*** SOURCE MATERIAL Section Begins ***
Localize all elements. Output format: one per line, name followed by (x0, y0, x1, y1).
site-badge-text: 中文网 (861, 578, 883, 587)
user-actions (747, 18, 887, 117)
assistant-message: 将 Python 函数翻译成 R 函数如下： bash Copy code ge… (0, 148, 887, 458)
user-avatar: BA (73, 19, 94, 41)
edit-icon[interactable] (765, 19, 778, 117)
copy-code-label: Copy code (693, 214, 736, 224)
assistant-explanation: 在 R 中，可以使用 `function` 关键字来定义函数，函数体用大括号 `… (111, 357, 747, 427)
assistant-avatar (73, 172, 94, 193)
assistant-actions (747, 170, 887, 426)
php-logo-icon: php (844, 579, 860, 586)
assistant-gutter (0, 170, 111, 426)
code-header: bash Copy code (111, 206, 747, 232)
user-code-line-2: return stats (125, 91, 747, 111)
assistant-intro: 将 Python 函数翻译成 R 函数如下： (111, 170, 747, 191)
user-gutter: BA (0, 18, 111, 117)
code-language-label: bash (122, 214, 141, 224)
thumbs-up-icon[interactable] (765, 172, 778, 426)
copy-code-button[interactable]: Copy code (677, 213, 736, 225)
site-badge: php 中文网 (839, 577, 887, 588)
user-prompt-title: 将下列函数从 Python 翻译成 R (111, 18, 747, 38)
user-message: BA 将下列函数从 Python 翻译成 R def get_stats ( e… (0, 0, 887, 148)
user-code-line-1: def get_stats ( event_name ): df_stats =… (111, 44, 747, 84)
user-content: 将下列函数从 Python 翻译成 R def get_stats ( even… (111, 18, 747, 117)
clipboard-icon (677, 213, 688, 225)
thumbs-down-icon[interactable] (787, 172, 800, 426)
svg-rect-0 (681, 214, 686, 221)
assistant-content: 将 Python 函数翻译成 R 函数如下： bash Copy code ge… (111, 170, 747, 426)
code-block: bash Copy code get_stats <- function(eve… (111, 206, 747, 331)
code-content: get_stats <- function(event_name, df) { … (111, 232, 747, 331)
*** SOURCE MATERIAL Section Ends ***
* **TASK INSTRUCTIONS**:
Pull out every line of the entries that includes the word "icon".

* **ANSWER SECTION**:
edit-icon[interactable] (765, 19, 778, 117)
php-logo-icon: php (844, 579, 860, 586)
thumbs-up-icon[interactable] (765, 172, 778, 426)
clipboard-icon (677, 213, 688, 225)
thumbs-down-icon[interactable] (787, 172, 800, 426)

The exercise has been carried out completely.